Your objective: Write out the line with "Tanja T., 34 Jahre, Düsseldorf" and every later line through the end of the data below, exactly as given, with no pictures in the copy.

──────

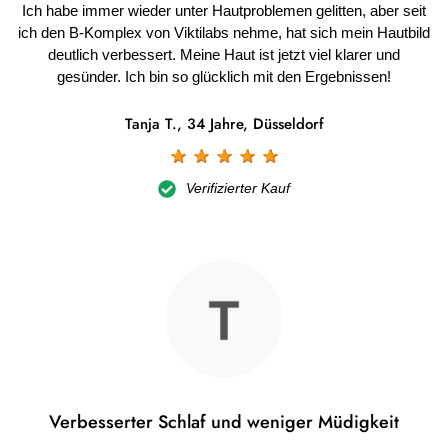
Ich habe immer wieder unter Hautproblemen gelitten, aber seit
ich den B-Komplex von Viktilabs nehme, hat sich mein Hautbild
deutlich verbessert. Meine Haut ist jetzt viel klarer und
gesünder. Ich bin so glücklich mit den Ergebnissen!
Tanja T., 34 Jahre, Düsseldorf
☆
☆
☆
☆
☆
Verifizierter Kauf
Verbesserter Schlaf und weniger Müdigkeit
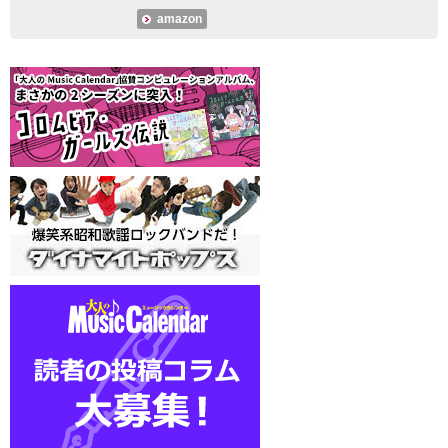
amazon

──────

Response:
Tanja T., 34 Jahre, Düsseldorf
☆
☆
☆
☆
☆
Verifizierter Kauf
Verbesserter Schlaf und weniger Müdigkeit
amazon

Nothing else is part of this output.